A. Governments maintain registries of sex offenders and impose a variety of restrictions on them. Similarly, the authorities should maintain registries of people diagnosed with antisocial, narcissistic, and borderline personality disorders (as well as paranoid-schizophrenics and anyone else whose mental disability may harm society). They should impose limitations on their freedoms. Like sex offenders, albeit owing to different reasons, narcissists and psychopaths are highly recidivistic, lack remorse or empathy, and are predatory. Like sex offenders, they blend well with “normal” people and, like them, they constitute a clear and present danger to their milieu.

The risk of stigmatizing the sick should be offset against concerns of public safety. The risk of driving people away from seeking professional help when they most need it is not great with narcissists and psychopaths: they rarely seek help, or attend therapy. The benefits to society from monitoring these incorrigible misfits and from denying them their “hunting fields” would be immense even in the short-term.

Q. Do you trust the diagnostic systems used to identify pathologically narcissistic people and the medical professionals who use them enough to accurately sort the “bad” narcissists from the “healthy” ones? Is there not a danger of the inherently subjective nature of personality disorder diagnosis prejudicing some people who might fall on the right side of the alleged borderline between pathological and healthy?

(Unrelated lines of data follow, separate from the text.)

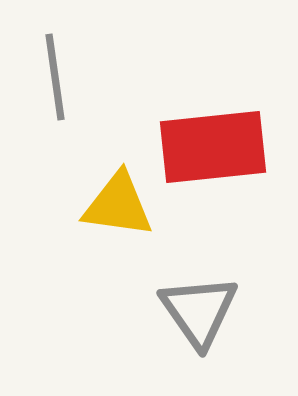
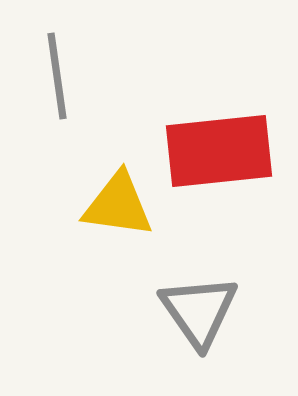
gray line: moved 2 px right, 1 px up
red rectangle: moved 6 px right, 4 px down
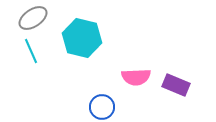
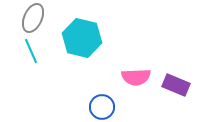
gray ellipse: rotated 32 degrees counterclockwise
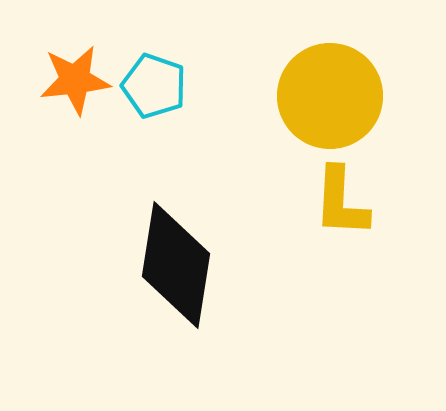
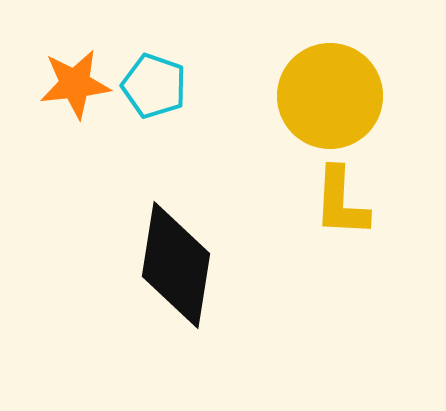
orange star: moved 4 px down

A. Narcissists and psychopaths are unlikely to come to the attention of mental health practitioners and be diagnosed unless they have committed some transgression, or have ruined their own lives and the lives of people around them completely. Thus, psychological testing in these cases is likely to be augmented by “anamnetic” case history. More generally, I trust structured interviews and tests such as the MMPI-II to reveal the truth and to be resistant to attempts at manipulation. Don’t forget that narcissists and psychopaths do not feel that they have anything to hide: they are actually proud of their traits and behaviour patterns! They are unlikely to “fake” it for long. Admittedly, pathological narcissism is a spectrum and only the most extreme patients (malignant and psychopathic narcissists), who constitute a clear and present danger to their environment, should be registered and restrained.